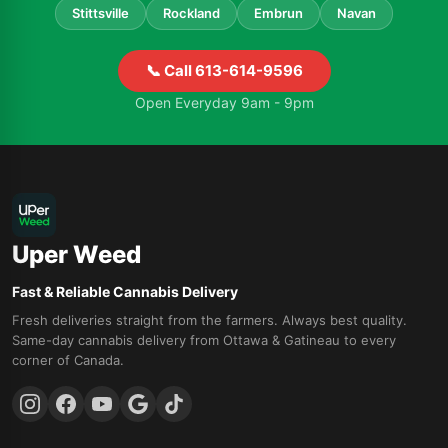
Stittsville
Rockland
Embrun
Navan
📞 Call 613-614-9596
Open Everyday 9am - 9pm
Uper Weed
Fast & Reliable Cannabis Delivery
Fresh deliveries straight from the farmers. Always best quality.
Same-day cannabis delivery from Ottawa & Gatineau to every
corner of Canada.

_Exercise objective_
With the images left out, set down each record exactly as it appears.

_Task response_
Stittsville
Rockland
Embrun
Navan
📞 Call 613-614-9596
Open Everyday 9am - 9pm
Uper Weed
Fast & Reliable Cannabis Delivery
Fresh deliveries straight from the farmers. Always best quality.
Same-day cannabis delivery from Ottawa & Gatineau to every
corner of Canada.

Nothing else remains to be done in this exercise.